Jonathan Simon, a professor of criminal procedure at the University of Miami law school, said the law in Florida and other states with similar sentencing mechanisms in capital cases probably will need to be rewritten to pass constitutional muster. “Voters around the country, whether they like it or not, are going to be confronted with what they want to do about the death penalty.”

“The 300-plus cases on Florida’s death row could very well be commuted to life or sent back for some kind of new sentencing process,” Simon said. “Either way, that’s a very dramatic development.”

Of the states potentially affected by the U.S. Supreme Court’s decision, Florida has the largest number of inmates sentenced to die.
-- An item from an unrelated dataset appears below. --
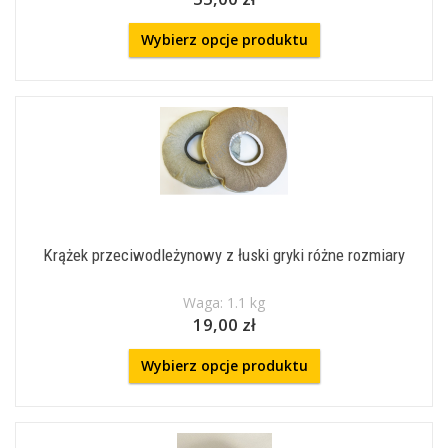
Wybierz opcje produktu
Krążek przeciwodleżynowy z łuski gryki różne rozmiary
Waga: 1.1 kg
19,00 zł
Wybierz opcje produktu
And any decision it makes could fuel a trend. “It looks like the public has strong support for the death penalty,” Daniels said. “But in light of recent revelations about the fairness of the system, people are saying they want this looked at more closely.”

Twenty-one people have been released from Florida’s death row because DNA or other evidence cast strong doubt on their convictions, said Michael Radelet, a professor of sociology and a specialist on capital punishment at the University of Colorado. In 166 instances, he said, Florida judges have disregarded a jury’s recommendation and imposed a death sentence. Four such convicts have been executed.

Chief Justice Charles T. Wells was the sole member of the Florida Supreme Court to vote against staying this week’s scheduled executions, objecting that the Ring decision “deals with Arizona.” Wells noted that last week the U.S. Supreme Court itself declined to hear Bottoson’s arguments that he should not be executed and lifted an earlier stay of execution issued for him.